Many local optimisation algorithms are typically fast to converge on an optimum, as each successive iteration of the algorithm makes progressive improvements by moving perpendicularly to the contour of the response-surface. Variants of both the simplex and steepest descent algorithms have been shown to converge on optima within a self-optimising reaction system, each with their own advantages in terms of robustness and experimental efficiency. The disadvantage of using local optimisation tools is when there is no a priori knowledge about the reaction system; as the complexity of the system arising from variable–variable interactions can lead to multiple optima. In these cases, there is no guarantee that the global optimum will be found over a local optima before termination.
When considering a local optimisation algorithm it must therefore be assumed that the chemical system of interest has a single optimum, otherwise a global optimisation tool may be more relevant.
Consideration of optimisation time may also be worthwhile when selecting a local or global optimiser. Due to global searching, experimental points are on average further apart in the experimental space, meaning the reactor system can take correspondingly longer to reach the new conditions.45
Stable Noisy Optimisation by Branch and Fit (SNOBFIT) is a global optimisation algorithm for bound constrained noisy optimisation of objective functions.46 To date, this is the only single-objective optimiser which has been successfully implemented in self-optimisation. It is a derivative-free optimisation method, which means that it requires no gradient information of the objective function being optimised. The algorithm uses a combination of stochastic linear and quadratic surrogate models to determine the optimum point of the system. A surrogate model is an approximate model that maps the process inputs to an objective function.47 They provide a cheap alternative which can be called in lieu of the parent function to improve optimisation efficiency, with the stochastic nature of the models enabling the algorithm to handle noise effectively.
A basic flow diagram detailing a simplified overview of SNOBFIT is shown in Fig. 7. The algorithm generates points in five different classifications:
- Class 1: the point that minimises the local quadratic model around the current best point (xbest). It contains at most one point
- Class 2: are points that are approximate local minimisers. If there are no local points then no points in class 2 are generated
- Class 3: are points that are approximate nonlocal minimisers
- Class 4: are points in regions that are yet to be explored
- Class 5: are points that are randomly generated to fill the design space. They are only generated if the number of evaluated points is less than the number required. The number required is set by the user upon initialisation.
The first documented use of a self-optimising chemical platform utilised SNOBFIT as the optimisation algorithm.48 The authors optimised, within 100 measurements, for a target wavelength at the outlet of the reactor which corresponded to the desired nanoparticle properties. The algorithm was selected due to its global nature and ability to handle noisy data, making it an ideal fit to optimise complex systems such as the synthesis of nanoparticles.

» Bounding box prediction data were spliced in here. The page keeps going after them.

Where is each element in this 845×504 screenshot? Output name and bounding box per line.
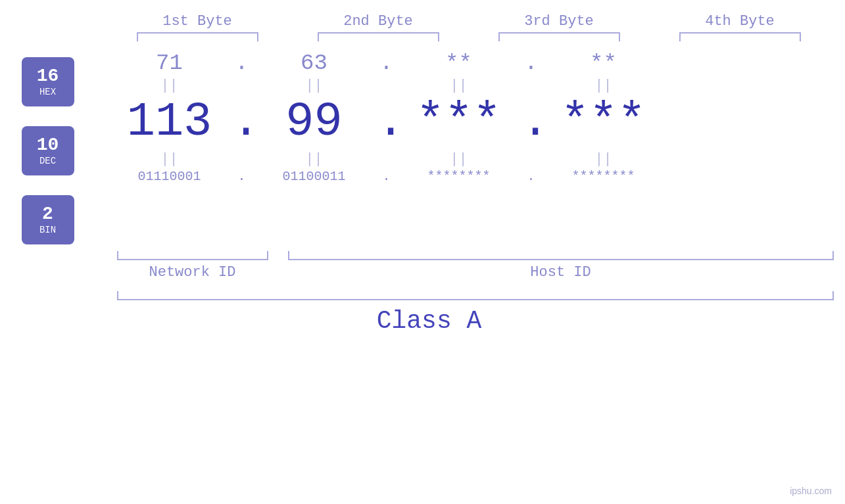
host-id-label: Host ID	[288, 264, 834, 281]
equals-row2: || || || ||	[107, 149, 837, 169]
hex-badge-number: 16	[37, 66, 59, 87]
bin-dot1: .	[232, 169, 252, 184]
class-label: Class A	[22, 307, 837, 335]
watermark: ipshu.com	[790, 486, 832, 496]
dec-badge: 10 DEC	[22, 126, 74, 175]
bracket-byte3	[498, 32, 620, 41]
eq2-byte3: ||	[397, 151, 521, 168]
bracket-byte4	[679, 32, 801, 41]
eq2-byte4: ||	[541, 151, 666, 168]
hex-row: 71 . 63 . ** . **	[107, 51, 837, 76]
bottom-labels: Network ID Host ID	[117, 264, 834, 281]
dec-badge-number: 10	[37, 135, 59, 156]
dec-dot3: .	[521, 95, 541, 149]
hex-dot1: .	[232, 51, 252, 76]
class-bracket	[117, 291, 834, 300]
bin-row: 01110001 . 01100011 . ******** . *******…	[107, 169, 837, 184]
hex-byte2: 63	[252, 51, 377, 76]
eq1-byte3: ||	[397, 78, 521, 94]
dec-byte2: 99	[252, 95, 377, 149]
main-container: 1st Byte 2nd Byte 3rd Byte 4th Byte 16 H…	[0, 0, 845, 504]
byte4-header: 4th Byte	[667, 13, 812, 30]
eq1-byte4: ||	[541, 78, 666, 94]
top-bracket-row	[107, 32, 831, 41]
ip-display: 71 . 63 . ** . ** || || || || 113	[107, 51, 837, 184]
byte-headers: 1st Byte 2nd Byte 3rd Byte 4th Byte	[107, 13, 831, 30]
dec-row: 113 . 99 . *** . ***	[107, 95, 837, 149]
network-id-label: Network ID	[117, 264, 268, 281]
bracket-byte2	[318, 32, 439, 41]
byte3-header: 3rd Byte	[487, 13, 631, 30]
byte1-header: 1st Byte	[125, 13, 270, 30]
bin-badge: 2 BIN	[22, 195, 74, 244]
hex-byte4: **	[541, 51, 666, 76]
byte2-header: 2nd Byte	[306, 13, 450, 30]
hex-badge-label: HEX	[39, 87, 56, 97]
bin-byte4: ********	[541, 169, 666, 184]
dec-byte4: ***	[541, 95, 666, 149]
host-bracket	[288, 251, 834, 260]
eq1-byte1: ||	[107, 78, 232, 94]
hex-dot2: .	[377, 51, 397, 76]
hex-dot3: .	[521, 51, 541, 76]
hex-badge: 16 HEX	[22, 57, 74, 106]
bin-badge-label: BIN	[39, 225, 56, 235]
bin-byte2: 01100011	[252, 169, 377, 184]
hex-byte1: 71	[107, 51, 232, 76]
bottom-brackets	[117, 251, 834, 260]
base-badges: 16 HEX 10 DEC 2 BIN	[22, 57, 74, 244]
class-section: Class A	[22, 291, 837, 335]
network-bracket	[117, 251, 268, 260]
bin-dot2: .	[377, 169, 397, 184]
bin-dot3: .	[521, 169, 541, 184]
bin-byte3: ********	[397, 169, 521, 184]
equals-row1: || || || ||	[107, 76, 837, 95]
dec-byte3: ***	[397, 95, 521, 149]
bin-byte1: 01110001	[107, 169, 232, 184]
label-gap	[268, 264, 288, 281]
dec-byte1: 113	[107, 95, 232, 149]
bottom-bracket-section: Network ID Host ID	[22, 251, 837, 281]
dec-badge-label: DEC	[39, 156, 56, 166]
bin-badge-number: 2	[42, 204, 53, 225]
hex-byte3: **	[397, 51, 521, 76]
dec-dot2: .	[377, 95, 397, 149]
eq2-byte1: ||	[107, 151, 232, 168]
dec-dot1: .	[232, 95, 252, 149]
bracket-byte1	[137, 32, 258, 41]
eq1-byte2: ||	[252, 78, 377, 94]
eq2-byte2: ||	[252, 151, 377, 168]
bracket-gap	[268, 251, 288, 260]
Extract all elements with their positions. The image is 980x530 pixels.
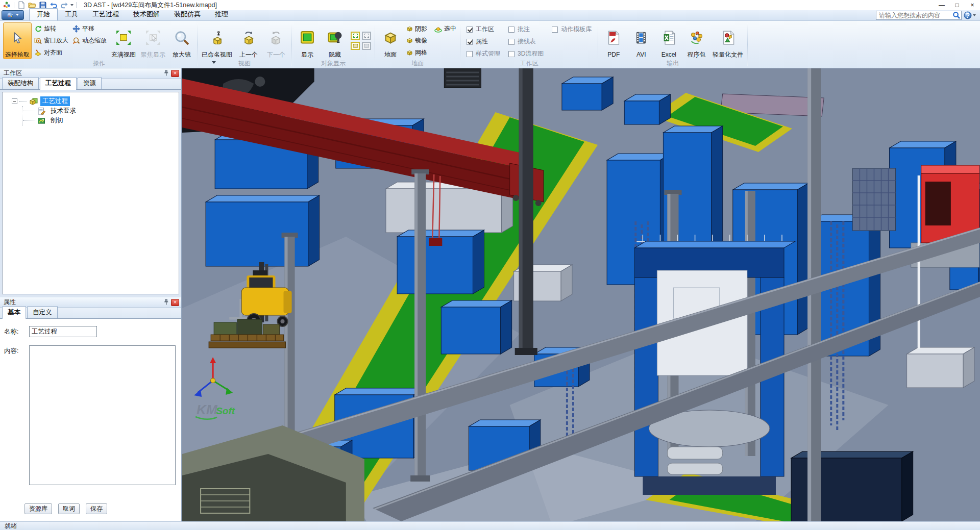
toggle-hide-unselected[interactable]: [362, 42, 371, 50]
checkbox-wiring-table[interactable]: 接线表: [508, 37, 544, 46]
close-icon[interactable]: ×: [171, 299, 179, 306]
toggle-show-unselected[interactable]: [362, 32, 371, 40]
checkbox-style-manager[interactable]: 样式管理: [467, 49, 500, 58]
rotate-button[interactable]: 旋转: [33, 24, 70, 33]
export-avi-button[interactable]: AVI: [628, 22, 654, 59]
pdf-icon: [607, 24, 620, 51]
properties-panel-title: 属性: [4, 298, 16, 307]
viewport-3d[interactable]: KM Soft: [182, 68, 980, 521]
tab-assembly-structure[interactable]: 装配结构: [2, 77, 39, 89]
tab-inference[interactable]: 推理: [208, 8, 235, 20]
tree-expander-icon[interactable]: [12, 98, 17, 104]
tree-row-child[interactable]: 剖切: [23, 116, 178, 125]
named-views-dropdown-caret[interactable]: [212, 61, 216, 66]
tree-node-label[interactable]: 技术要求: [48, 106, 78, 116]
tree-row-child[interactable]: 技术要求: [23, 106, 178, 116]
maximize-button[interactable]: □: [949, 1, 965, 10]
export-excel-button[interactable]: Excel: [655, 22, 682, 59]
pick-word-button[interactable]: 取词: [58, 503, 80, 514]
ribbon: 选择拾取 旋转 窗口放大 对齐面 平移 动态缩放 充满视图: [0, 21, 980, 68]
shadow-button[interactable]: 阴影: [405, 24, 429, 33]
search-input[interactable]: [876, 11, 962, 20]
hide-button[interactable]: 隐藏: [322, 22, 348, 59]
name-field[interactable]: [29, 326, 97, 337]
left-dock: 工作区 × 装配结构 工艺过程 资源 工艺过程: [0, 68, 182, 521]
new-file-icon[interactable]: [17, 1, 26, 10]
process-node-icon: [29, 97, 38, 106]
grid-button[interactable]: 网格: [405, 48, 458, 57]
ribbon-group-workspace: 工作区 属性 样式管理 批注 接线表 3D流程图 动作模板库 工作区: [460, 21, 598, 68]
tab-tools[interactable]: 工具: [58, 8, 85, 20]
close-button[interactable]: ×: [965, 1, 980, 10]
excel-icon: [662, 24, 675, 51]
tab-tech-diagram[interactable]: 技术图解: [126, 8, 167, 20]
next-view-button: 下一个: [263, 22, 289, 59]
toggle-show-selected[interactable]: [351, 32, 360, 40]
checkbox-3d-flowchart[interactable]: 3D流程图: [508, 49, 544, 58]
qat-customize-caret[interactable]: [70, 4, 74, 8]
checkbox-icon: [508, 27, 514, 33]
tech-requirements-icon: [37, 107, 46, 115]
show-button[interactable]: 显示: [294, 22, 321, 59]
checkbox-icon: [467, 51, 473, 57]
dynamic-zoom-button[interactable]: 动态缩放: [71, 36, 108, 45]
tab-custom[interactable]: 自定义: [27, 306, 58, 318]
divider: [747, 23, 748, 66]
show-icon: [300, 24, 314, 51]
select-pick-button[interactable]: 选择拾取: [3, 22, 32, 59]
selected-button[interactable]: 选中: [433, 24, 458, 33]
tree-node-label[interactable]: 剖切: [48, 116, 65, 125]
pan-icon: [72, 25, 80, 33]
mirror-button[interactable]: 镜像: [405, 36, 458, 45]
perforated-cabinet[interactable]: [852, 168, 895, 231]
tree-node-label[interactable]: 工艺过程: [40, 96, 70, 106]
ground-button[interactable]: 地面: [377, 22, 404, 59]
checkbox-annotations[interactable]: 批注: [508, 25, 544, 34]
pan-button[interactable]: 平移: [71, 24, 108, 33]
checkbox-properties[interactable]: 属性: [467, 37, 500, 46]
checkbox-workspace[interactable]: 工作区: [467, 25, 500, 34]
toggle-hide-selected[interactable]: [351, 42, 360, 50]
tab-process-tree[interactable]: 工艺过程: [40, 77, 77, 90]
roof-grille: [444, 68, 481, 88]
checkbox-action-template-lib[interactable]: 动作模板库: [552, 25, 592, 34]
ribbon-group-output: PDF AVI Excel 程序包 轻量化文件: [598, 21, 747, 68]
resource-library-button[interactable]: 资源库: [24, 503, 52, 514]
previous-view-button[interactable]: 上一个: [235, 22, 262, 59]
avi-icon: [634, 24, 648, 51]
close-icon[interactable]: ×: [171, 70, 179, 77]
checkbox-icon: [508, 39, 514, 45]
magnifier-button[interactable]: 放大镜: [168, 22, 195, 59]
application-menu-button[interactable]: [2, 10, 24, 20]
section-cut-icon: [37, 117, 46, 125]
export-pdf-button[interactable]: PDF: [600, 22, 627, 59]
named-views-button[interactable]: 已命名视图: [200, 22, 234, 59]
save-button[interactable]: 保存: [86, 503, 107, 514]
tab-assembly-sim[interactable]: 装配仿真: [167, 8, 208, 20]
tree-row-root[interactable]: 工艺过程: [4, 96, 178, 106]
content-field-label: 内容:: [4, 345, 29, 485]
ribbon-tabbar: 开始 工具 工艺过程 技术图解 装配仿真 推理: [0, 10, 980, 21]
group-label-object-display: 对象显示: [293, 59, 374, 68]
tab-resources[interactable]: 资源: [78, 77, 102, 89]
tab-process[interactable]: 工艺过程: [85, 8, 126, 20]
pin-icon[interactable]: [161, 69, 169, 77]
display-filter-toggles: [351, 32, 371, 50]
align-face-button[interactable]: 对齐面: [33, 48, 70, 57]
ribbon-group-object-display: 显示 隐藏 对象显示: [292, 21, 375, 68]
svg-text:Soft: Soft: [216, 406, 235, 416]
minimize-button[interactable]: —: [934, 1, 949, 10]
zoom-window-button[interactable]: 窗口放大: [33, 36, 70, 45]
status-text: 就绪: [5, 522, 17, 530]
export-lightweight-button[interactable]: 轻量化文件: [710, 22, 745, 59]
search-icon[interactable]: [952, 11, 960, 19]
export-package-button[interactable]: 程序包: [683, 22, 709, 59]
tab-home[interactable]: 开始: [29, 8, 58, 20]
shadow-icon: [406, 26, 413, 32]
fit-view-button[interactable]: 充满视图: [109, 22, 138, 59]
help-button[interactable]: [964, 11, 976, 19]
content-field[interactable]: [29, 345, 176, 485]
tab-basic[interactable]: 基本: [2, 306, 26, 319]
pin-icon[interactable]: [161, 298, 169, 306]
named-views-icon: [210, 24, 224, 51]
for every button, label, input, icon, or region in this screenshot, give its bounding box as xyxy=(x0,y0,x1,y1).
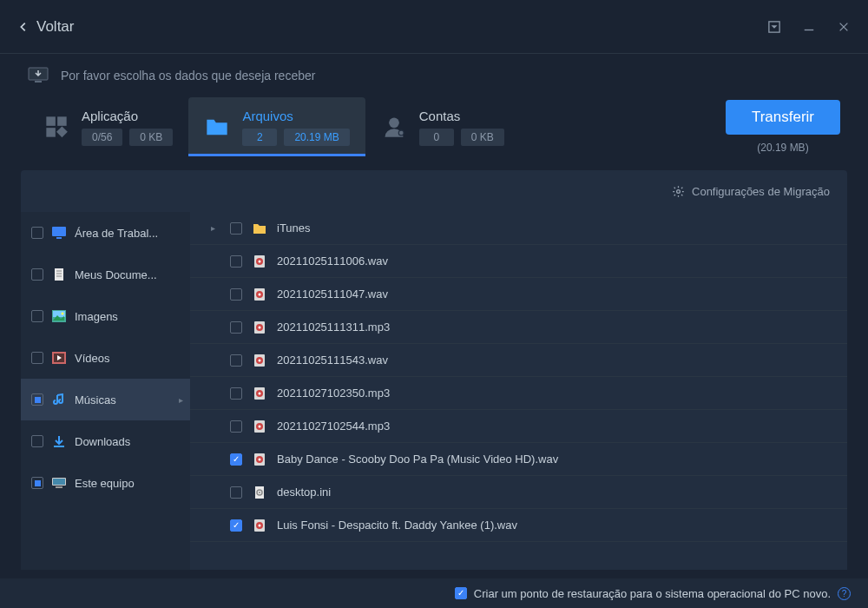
file-row[interactable]: ▸20211025111311.mp3 xyxy=(190,311,847,344)
instruction-text: Por favor escolha os dados que deseja re… xyxy=(61,69,315,83)
svg-point-39 xyxy=(259,326,261,328)
arrow-left-icon xyxy=(17,21,30,33)
file-row[interactable]: ▸iTunes xyxy=(190,212,847,245)
video-icon xyxy=(52,352,66,364)
file-row[interactable]: ▸20211027102544.mp3 xyxy=(190,410,847,443)
sidebar-item-video[interactable]: Vídeos xyxy=(21,337,190,379)
svg-marker-9 xyxy=(56,126,68,137)
help-icon[interactable]: ? xyxy=(838,587,851,600)
transfer-area: Transferir (20.19 MB) xyxy=(726,97,840,156)
file-checkbox[interactable] xyxy=(230,222,242,235)
file-list: ▸iTunes▸20211025111006.wav▸2021102511104… xyxy=(190,212,847,570)
sidebar-checkbox[interactable] xyxy=(31,227,43,239)
sidebar-checkbox[interactable] xyxy=(31,352,43,364)
file-name: 20211025111006.wav xyxy=(277,254,388,268)
ini-icon xyxy=(253,486,266,499)
svg-point-12 xyxy=(399,131,404,135)
footer: Criar um ponto de restauração para o sis… xyxy=(0,578,868,608)
close-button[interactable] xyxy=(837,20,851,34)
file-name: iTunes xyxy=(277,221,311,235)
sidebar-checkbox[interactable] xyxy=(31,310,43,322)
svg-rect-6 xyxy=(46,116,56,126)
file-checkbox[interactable] xyxy=(230,354,242,367)
folder-icon xyxy=(253,221,266,235)
file-checkbox[interactable] xyxy=(230,519,242,532)
audio-icon xyxy=(253,254,266,268)
file-row[interactable]: ▸Baby Dance - Scooby Doo Pa Pa (Music Vi… xyxy=(190,443,847,476)
tab-accounts-size: 0 KB xyxy=(461,129,504,146)
tab-application[interactable]: Aplicação 0/56 0 KB xyxy=(28,97,188,156)
file-checkbox[interactable] xyxy=(230,420,242,433)
file-checkbox[interactable] xyxy=(230,255,242,268)
svg-rect-5 xyxy=(35,81,42,83)
sidebar-item-computer[interactable]: Este equipo xyxy=(21,462,190,504)
file-name: 20211025111543.wav xyxy=(277,354,388,367)
tab-accounts[interactable]: Contas 0 0 KB xyxy=(365,97,520,156)
file-name: 20211027102350.mp3 xyxy=(277,387,390,400)
sidebar-item-download[interactable]: Downloads xyxy=(21,420,190,462)
svg-point-36 xyxy=(259,293,261,295)
minimize-button[interactable] xyxy=(802,20,816,34)
file-row[interactable]: ▸20211027102350.mp3 xyxy=(190,377,847,410)
audio-icon xyxy=(253,453,266,466)
svg-point-57 xyxy=(259,524,261,526)
file-row[interactable]: ▸20211025111006.wav xyxy=(190,245,847,278)
file-checkbox[interactable] xyxy=(230,453,242,466)
file-name: 20211025111047.wav xyxy=(277,287,388,301)
app-grid-icon xyxy=(43,114,69,140)
file-checkbox[interactable] xyxy=(230,486,242,499)
monitor-download-icon xyxy=(28,67,49,84)
audio-icon xyxy=(253,387,266,400)
svg-point-33 xyxy=(259,260,261,262)
audio-icon xyxy=(253,519,266,532)
dropdown-icon[interactable] xyxy=(767,20,781,34)
sidebar-item-desktop[interactable]: Área de Trabal... xyxy=(21,212,190,254)
file-checkbox[interactable] xyxy=(230,288,242,301)
file-row[interactable]: ▸desktop.ini xyxy=(190,476,847,509)
svg-point-45 xyxy=(259,392,261,394)
sidebar-label: Downloads xyxy=(75,435,130,448)
sidebar-label: Área de Trabal... xyxy=(75,227,158,240)
file-checkbox[interactable] xyxy=(230,387,242,400)
file-row[interactable]: ▸20211025111047.wav xyxy=(190,278,847,311)
computer-icon xyxy=(52,477,66,489)
titlebar: Voltar xyxy=(0,0,868,54)
migration-settings-link[interactable]: Configurações de Migração xyxy=(692,185,830,198)
back-button[interactable]: Voltar xyxy=(17,18,74,36)
sidebar-checkbox[interactable] xyxy=(31,477,43,489)
svg-point-51 xyxy=(259,458,261,460)
expand-icon[interactable]: ▸ xyxy=(211,223,220,233)
file-name: Baby Dance - Scooby Doo Pa Pa (Music Vid… xyxy=(277,453,558,466)
sidebar-item-music[interactable]: Músicas▸ xyxy=(21,379,190,420)
tab-app-size: 0 KB xyxy=(129,129,173,146)
audio-icon xyxy=(253,287,266,301)
transfer-button[interactable]: Transferir xyxy=(726,100,840,135)
folder-icon xyxy=(204,114,230,140)
main-panel: Configurações de Migração Área de Trabal… xyxy=(21,170,847,570)
svg-rect-29 xyxy=(53,479,65,485)
sidebar-checkbox[interactable] xyxy=(31,268,43,281)
main-header: Configurações de Migração xyxy=(21,170,847,212)
download-icon xyxy=(52,435,66,447)
svg-rect-8 xyxy=(46,128,56,137)
tab-accounts-title: Contas xyxy=(419,109,504,123)
sidebar-label: Vídeos xyxy=(75,352,109,365)
file-row[interactable]: ▸Luis Fonsi - Despacito ft. Daddy Yankee… xyxy=(190,509,847,542)
chevron-right-icon: ▸ xyxy=(179,395,183,405)
svg-rect-7 xyxy=(57,116,67,126)
sidebar-checkbox[interactable] xyxy=(31,393,43,406)
svg-point-10 xyxy=(389,118,399,129)
svg-point-42 xyxy=(259,359,261,361)
svg-rect-15 xyxy=(56,237,62,239)
sidebar-item-image[interactable]: Imagens xyxy=(21,295,190,337)
audio-icon xyxy=(253,354,266,367)
svg-point-22 xyxy=(62,313,64,315)
tab-files[interactable]: Arquivos 2 20.19 MB xyxy=(188,97,365,156)
restore-point-checkbox[interactable] xyxy=(455,587,467,599)
file-row[interactable]: ▸20211025111543.wav xyxy=(190,344,847,377)
sidebar-item-document[interactable]: Meus Docume... xyxy=(21,254,190,295)
sidebar-checkbox[interactable] xyxy=(31,435,43,447)
audio-icon xyxy=(253,420,266,433)
sidebar-label: Este equipo xyxy=(75,477,135,490)
file-checkbox[interactable] xyxy=(230,321,242,334)
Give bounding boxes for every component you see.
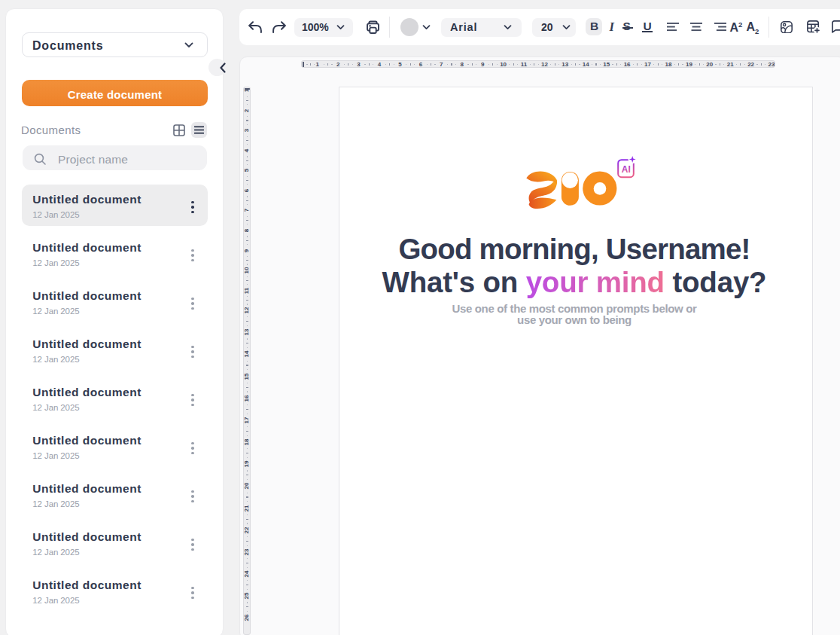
svg-text:AI: AI — [622, 164, 631, 175]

The main advantage of using SNOBFIT is the higher confidence that the optimum found will be the global for the system. Fig. 8 illustrates this advantage where SNOBFIT is able to determine the region of the global optimum whereas the simplex method gets stuck in a local minimum. Given the global nature of the algorithm it can require an increased number of iterations to converge upon the optimum when compared with local methods.45 This is due to the random search element of the design which explores regions for which the objective function has not been evaluated. This coupled with the variety of literature sources documenting its use and the robustness of the algorithm in the presence of noise has led to SNOBFIT being used in self-optimising platforms41,49–52 as well as a wide range of other optimisation tasks. It has been noted that the algorithm can struggle for high dimensional problems (when the input dimension >9).53 This could present issues when applying the algorithm to telescoped reactions, where the input variable space is large. However, this is not normally an issue for single stage synthesis. In addition to issues with high dimensionality SNOBFIT can only be used for the optimisation of continuous variables. This removes the possibility for optimisations containing both discrete and continuous variables.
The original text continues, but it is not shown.